Residents of Whitestone say that they’ve had enough of seeing an abandoned property that’s become an eyesore in the last decade.
Over a dozen residents met at 14th Avenue and Totten Street to voice a number of health and safety concerns stemming from a neglected corner residential property. During the press conference organized by state Senator Tony Avella, residents said the property has been abandoned for up to 14 years.
The property owner of 14-05 Totten St. first received a permit for construction in 2005, according to Department of Buildings records. The permit was renewed several times and last expired in January 2014. There are currently no active permits for construction at the property.
The overgrown condition of the property has created a rodent problem, as well as issues with mosquitoes in the warmer months, residents said. The eyesore also has neighbors concerned about the site’s potential impact on their property values.

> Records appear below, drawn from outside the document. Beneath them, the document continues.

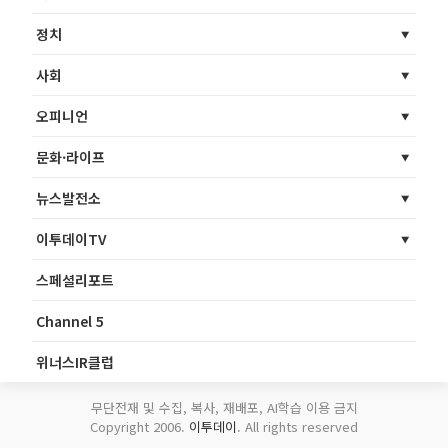
정치
사회
오피니언
문화·라이프
뉴스발전소
이투데이TV
스페셜리포트
Channel 5
위너스IR클럽
무단전재 및 수집, 복사, 재배포, AI학습 이용 금지
Copyright 2006.
이투데이
. All rights reserved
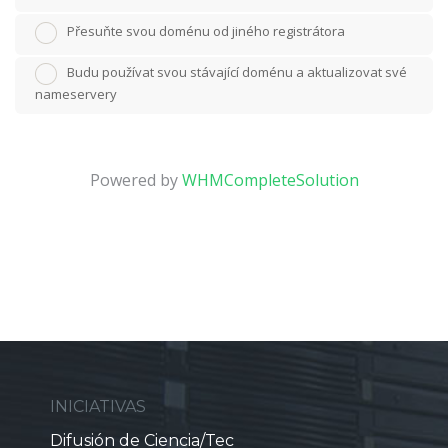
Přesuňte svou doménu od jiného registrátora
Budu používat svou stávající doménu a aktualizovat své
nameservery
Powered by
WHMCompleteSolution
INICIATIVAS
Difusión de Ciencia/Tec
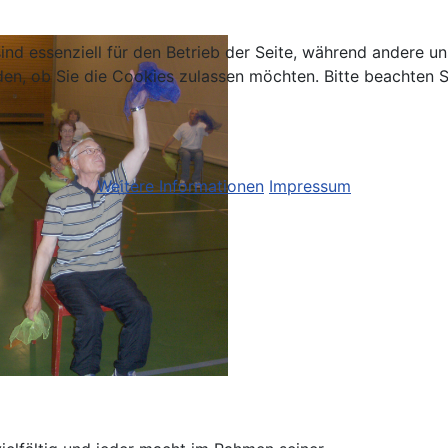
ind essenziell für den Betrieb der Seite, während andere u
den, ob Sie die Cookies zulassen möchten. Bitte beachten S
Weitere Informationen
Impressum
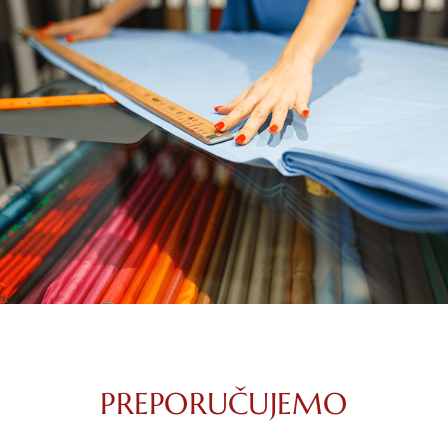
PREPORUČUJEMO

Resident Tom Longstreet said he purchased a neighboring property in 2011. Had he been aware of the history of the zombie house, Longstreet said, he “probably would have thought twice” about the purchase.
“We all pay an excess of seven to 10 thousand dollars a year in property taxes. We respect our properties,” he said.
Longstreet said he frequently cleans the property of garbage, including beer cans and used condoms, and has to dump Clorox in the area to abate the summertime mosquito situation.
“This is a great neighborhood,” Avella said. “All you have to do is walk around to any home to see how well maintained they are … Nobody should have to live with these conditions for 12 to 14 years.”
Avella said he was able to get into contact with the property owner, who claimed he was trying to put the property up for sale.
“Anybody who knows this neighborhood knows full well that you could sell this lot in a day if you’re really motivated,” the lawmaker said. “If you’re not motivated, then it’s just an excuse to leave this the way it is.”
A DOB spokesperson said the city agency has been investigating the property. An inspector was most recently at the site on Oct. 27. The inspector discovered the site was “secure” but issued two new violations to the property owner: one for an illegal fence in poor condition and another for failure to comply with previously issued violations.
A violation for illegal storage of vehicles on the property was also issued earlier this year.
“DOB will continue to monitor the property and issue additional enforcement actions if necessary,” the spokesperson said.
The property owner could not be reached for comment.